Bryan made the long drive over to fish the scioto tonight, we both left disapointed..Fished with fresh cut shad, and frozen skipjack..I caught one channel cat, and BRYAN GOT SKUNKED!


----------



## H2O Mellon (Apr 5, 2004)

Truth be told both Jack & I are wanted by the ODNR as Jack got mad & beat up some kid for this fish. The kids was 10 years old & fishignt he river, Jack beat him up & stole his fish. Jack made me take a picture then we left in a hurry.

Thats my story & I'm sticking to it. I'm off to bed, it's almost 2am & I want to hit the GMR around 6am!


----------



## Fishman (Apr 5, 2004)

Bwahahahhaah mellon! That's some funny stuff. 

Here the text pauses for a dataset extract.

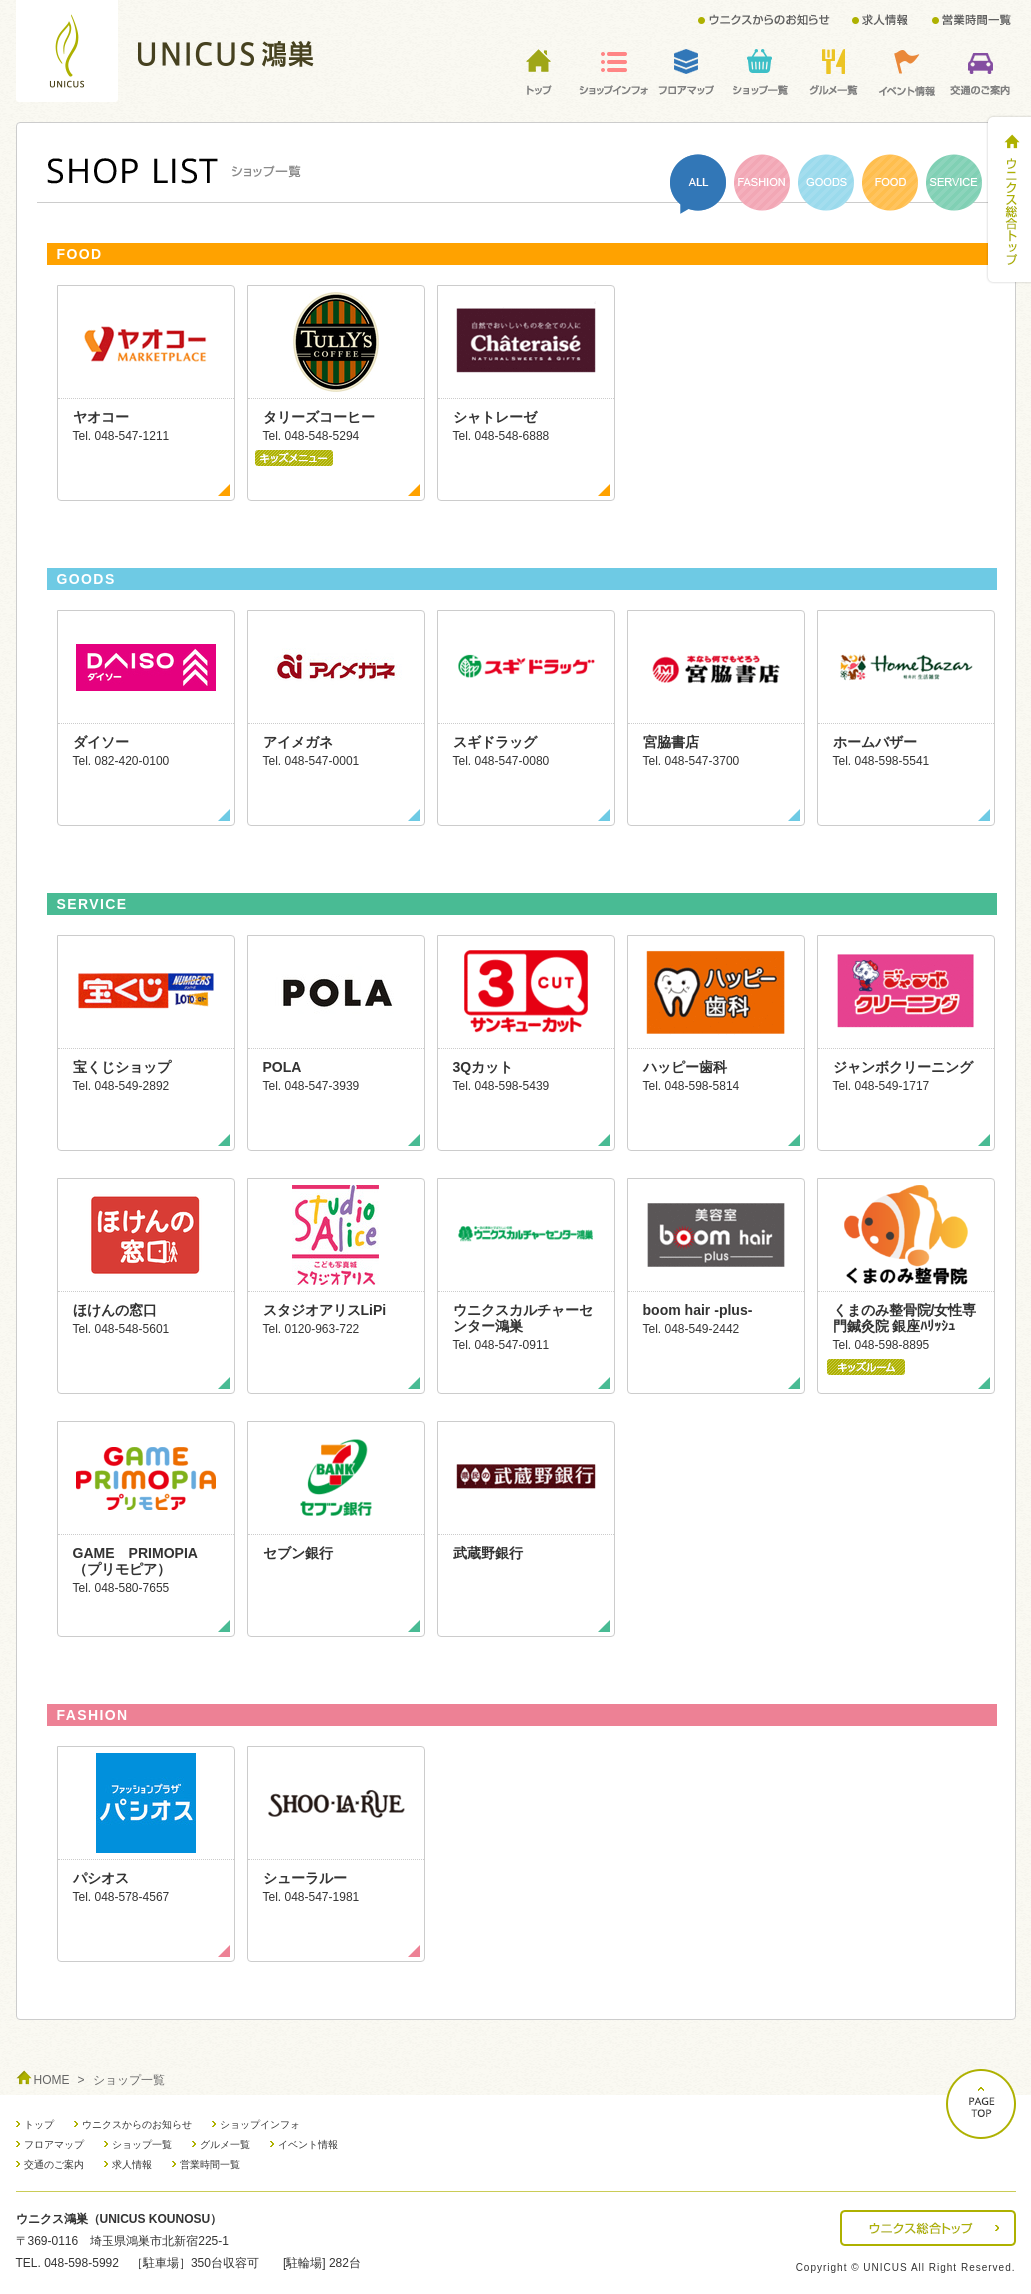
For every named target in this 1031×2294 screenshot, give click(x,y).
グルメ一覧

I really want to head over there and fish with you guys sometime.


----------



## H2O Mellon (Apr 5, 2004)

Fishman, You have a PM


----------



## catking (Apr 5, 2004)

Back where you belong hey Mellon head .....  I'm surprised Jen even let you out to play..............but she did and ya got :S ..WELCOME back to the REAL world of Mellon Head.................  ..........~**~


----------



## flathunter (Apr 5, 2004)

"The real world of Mellon head" involves spending huge amounts of money on gas, and traveling the state in search of catfish. Only to get :S .

Sounds kinda like Da King, before he quit fishing 

I gotta cut grass, then I am heading out agin, look for a full report tonight!


----------



## flathunter (Apr 5, 2004)

Fisman, you must fish with us sometime..It is a blast hearing us complain about not catching fish!


----------